Monday, January 28, 2013

IT infrastructure improvements support computational research

A grant from the National Science Foundation will help the university make IT infrastructure improvements that will speed research computing on campus.

The work will improve connectivity between the university’s primary data centers and the visualization lab, as well as between campus and the broader Internet. As a result, faculty and student use of computational research resources will be faster and more efficient.

“These improvements have direct impact on Michigan’s research and educational missions, says Brian Noble, professor of electrical engineering and computer science in the College of Engineering.

“For example, faculty in the Atmospheric, Oceanic, and Space Sciences department will more easily be able to carry out large-scale atmospheric simulations using our shared high-performance research computers housed in university data centers” says Noble, principal investigator on the grant.

The four key improvements to the university’s networking infrastructure include:

• Upgrading the backbone data networks that connect campus to the Internet for a tenfold increase in speed from 10 Gigabits per second (Gbps) to 100Gbps.

• Upgrading connectivity to campus data centers that house high performance research computer clusters (called Nyx and Flux) from 10Gbps to 100Gbps.

• Upgrading connectivity to the UM3D Lab from 1Gbps to 10Gbps.

• Expanding infrastructure for network performance monitoring capabilities.

The Office for Research Cyberinfrastructure will manage the project and partner with Information and Technology Services to complete the necessary work.

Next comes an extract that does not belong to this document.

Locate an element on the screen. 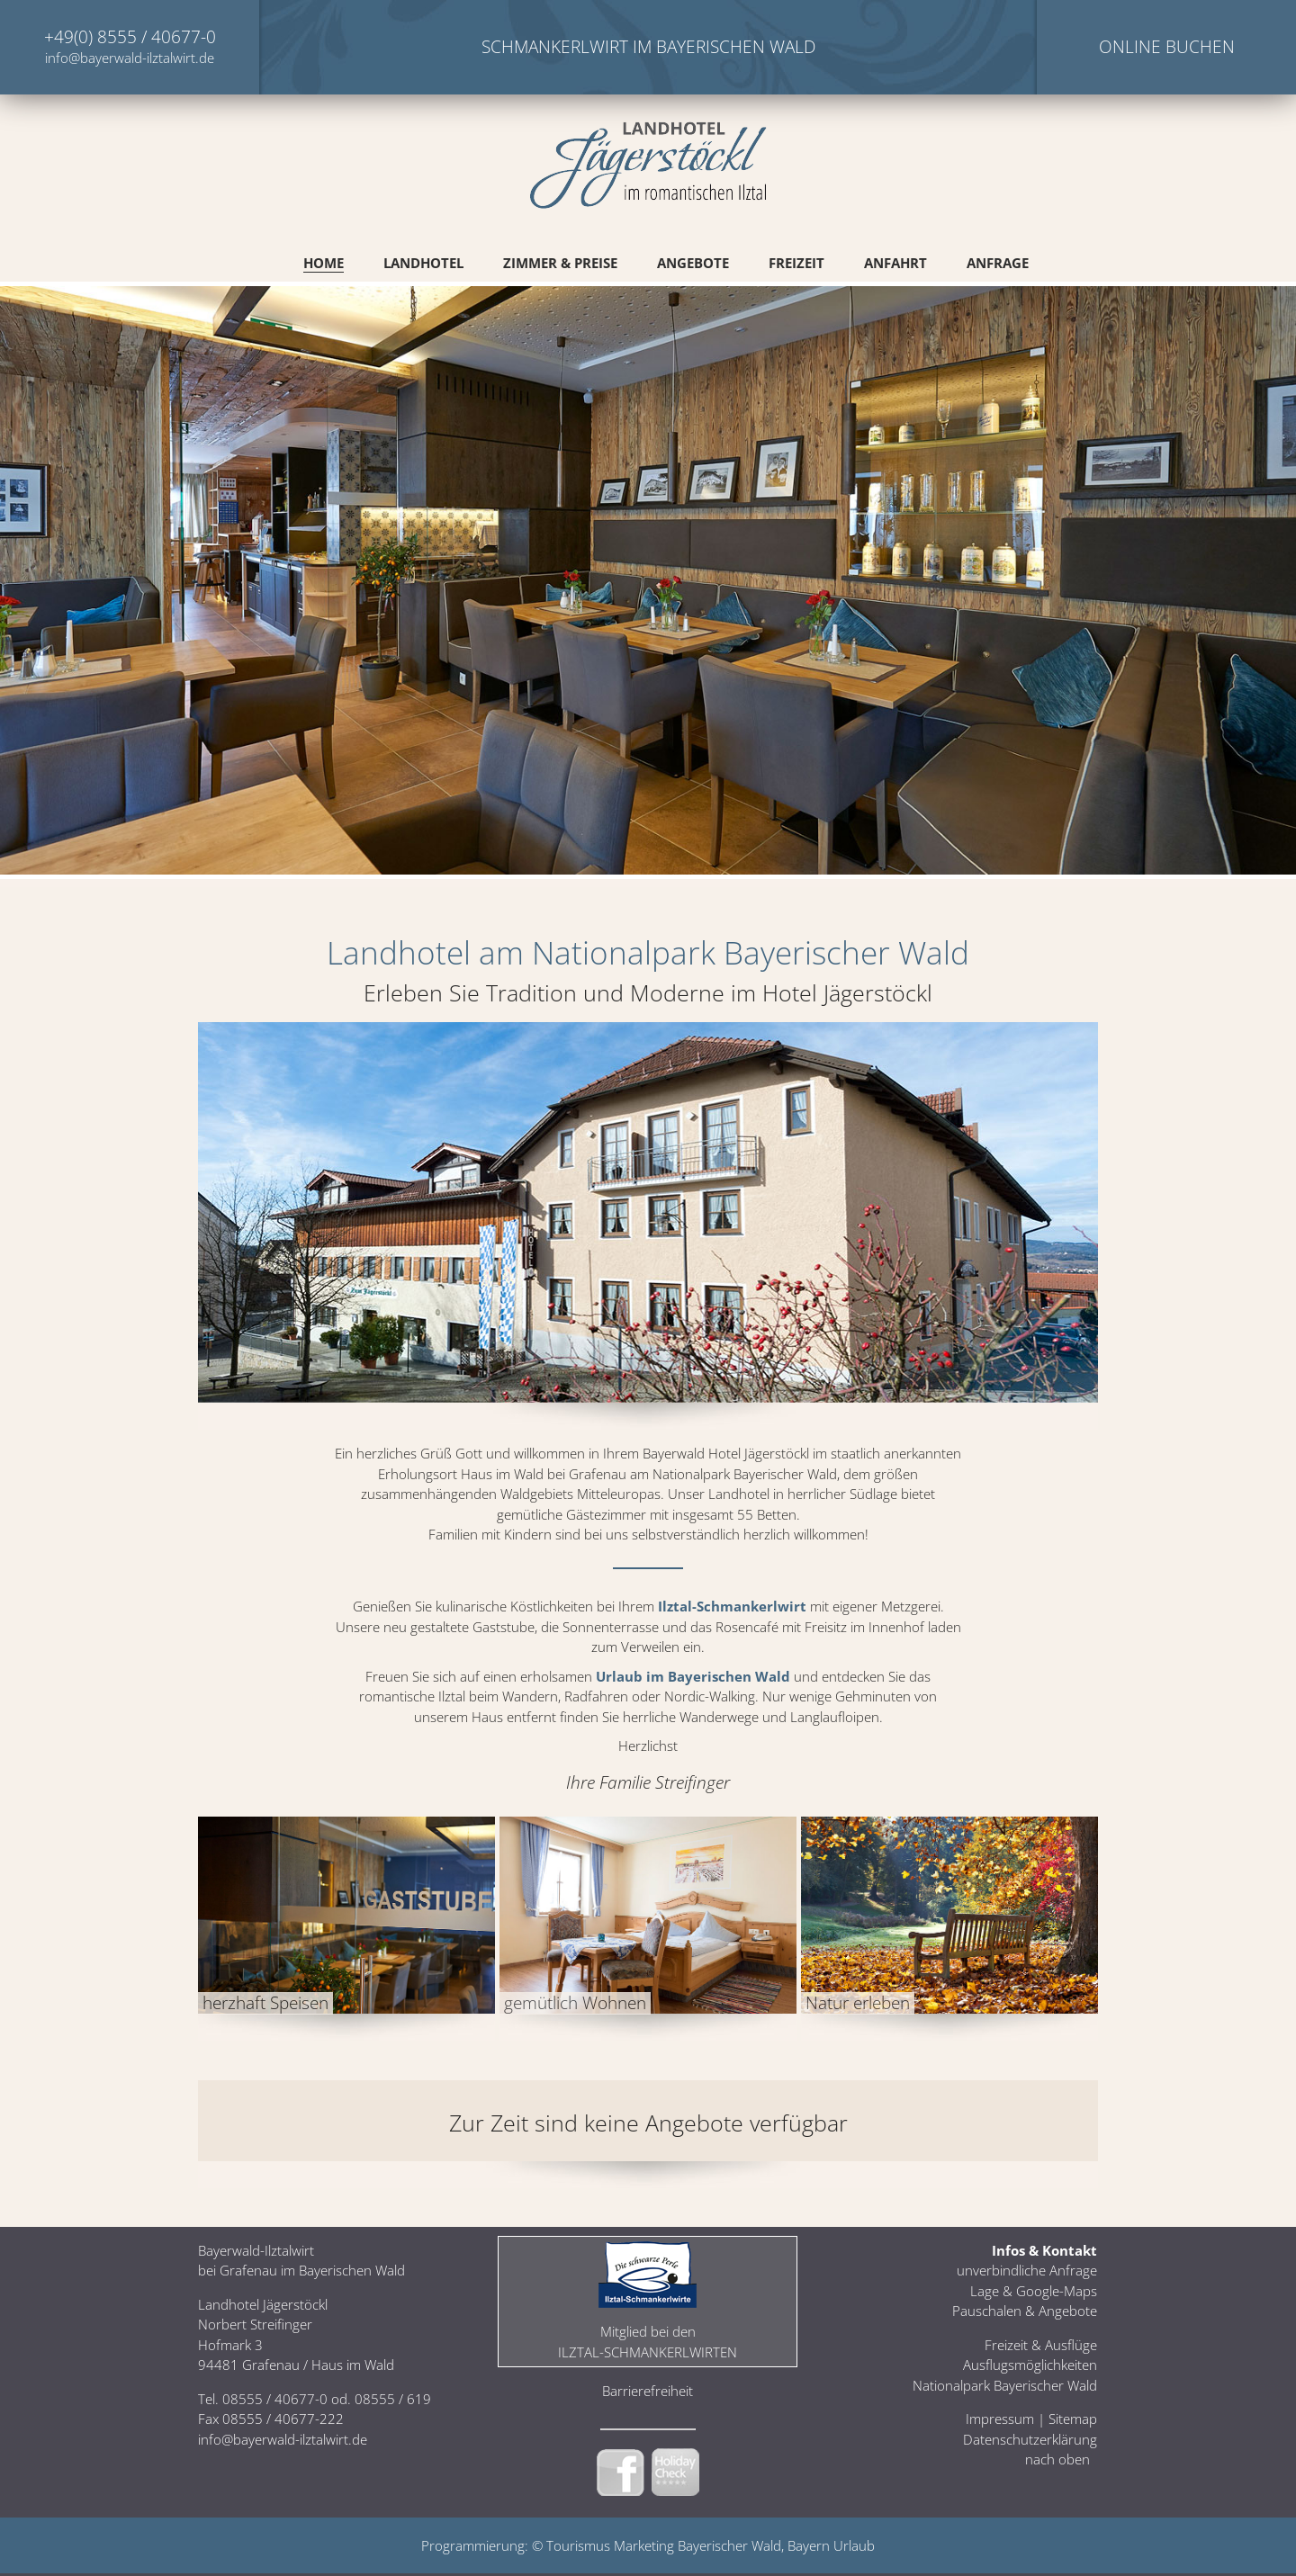 The image size is (1296, 2576). Freizeit is located at coordinates (796, 263). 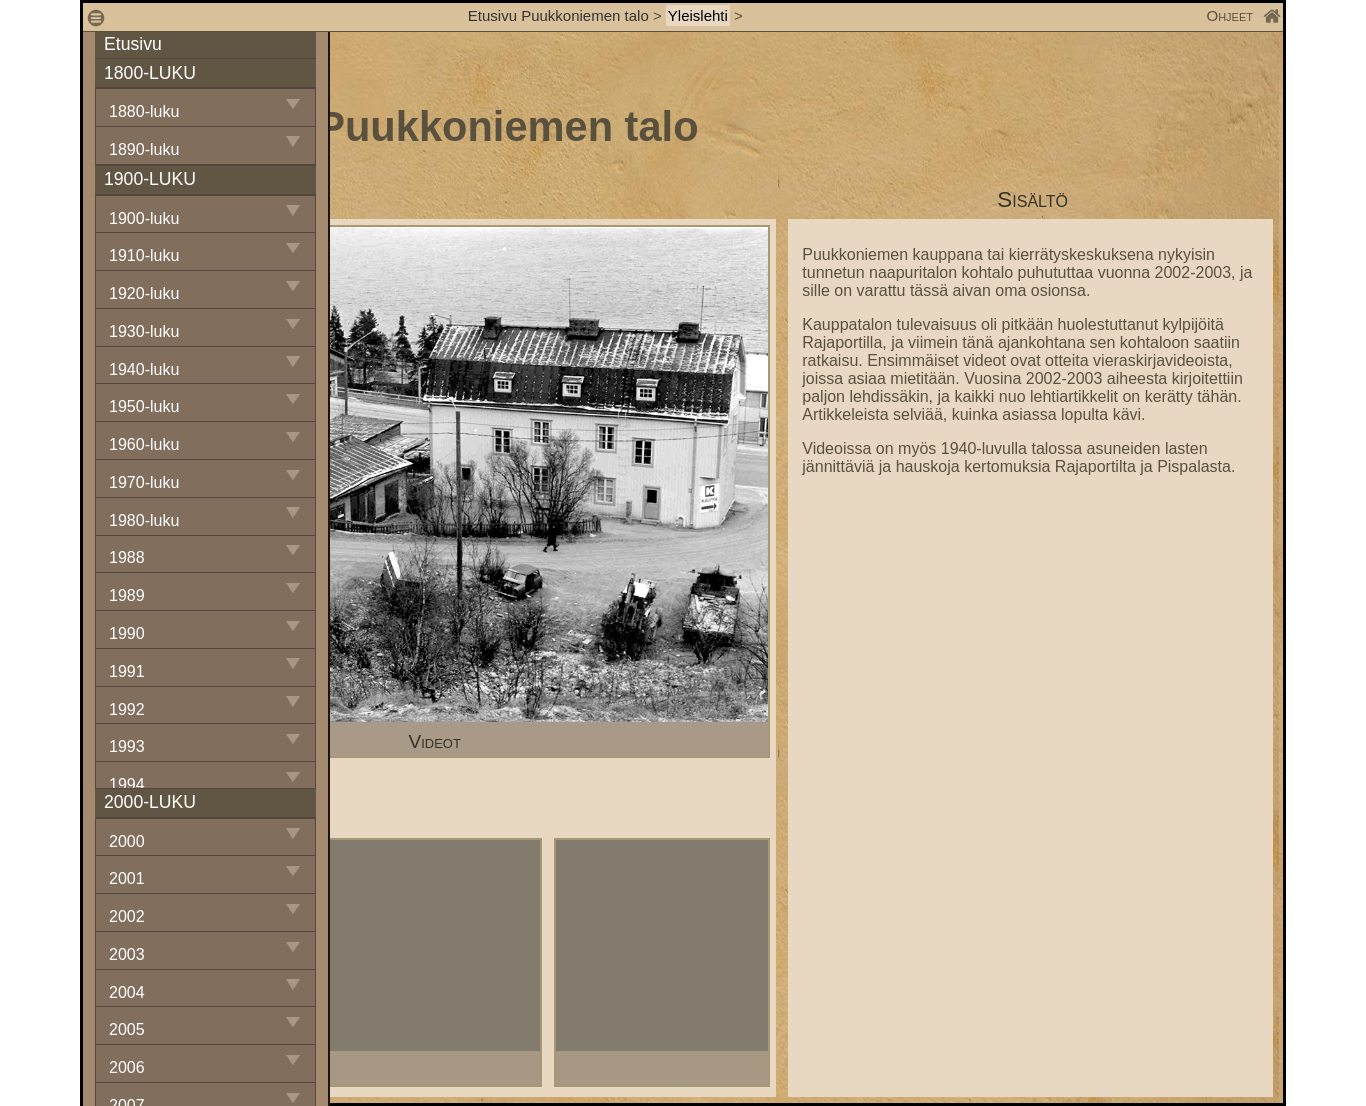 Image resolution: width=1366 pixels, height=1106 pixels. What do you see at coordinates (127, 954) in the screenshot?
I see `2003` at bounding box center [127, 954].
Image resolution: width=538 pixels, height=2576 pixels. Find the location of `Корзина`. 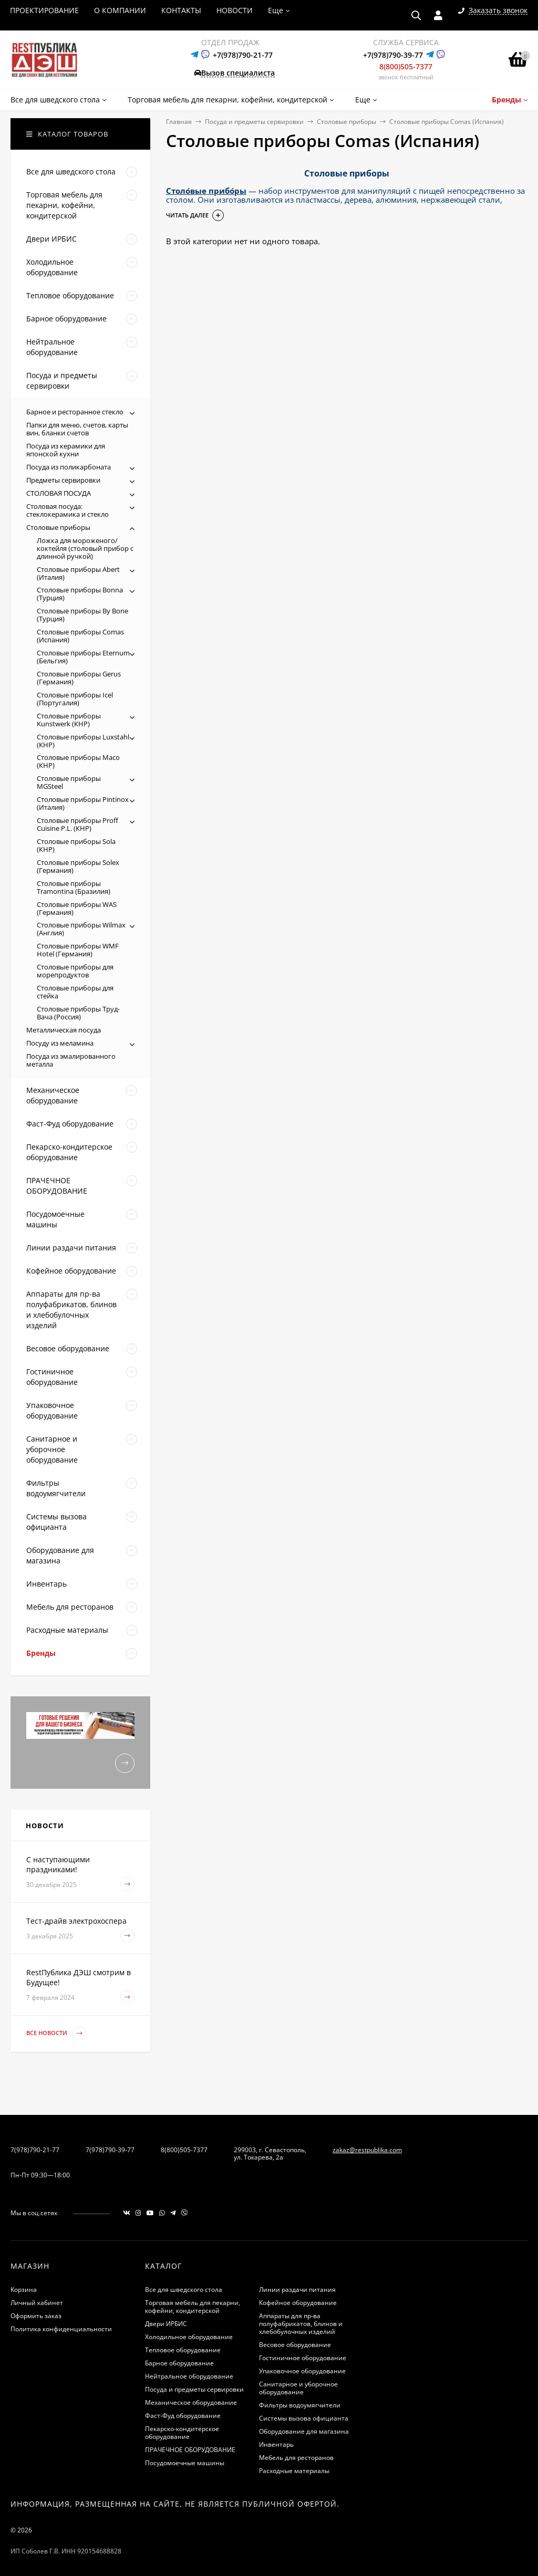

The grant covers the cost of the project, which is $487,000.

Andrew Palms, ITS executive director of communications systems and data centers, is a co-principal investigator on the grant. “This grant is an example of how university IT is collaborating with faculty and advancing the university’s critical missions.

“This year, we made great strides in high performance research computing when the new Modular Data Center was installed. Now, with the help of this grant, we will be able to connect data in the Michigan Academic Computing Center (MACC) and the UM3D lab to the Modular Data Center at high speed. The result will be a highly effective environment in which to implement systems and services supporting computational discovery,” Palms says.

Also a co-principal investigator for the project is Ken Powell, professor of aerospace engineering and interim associate vice president for research-cyberinfrastructure.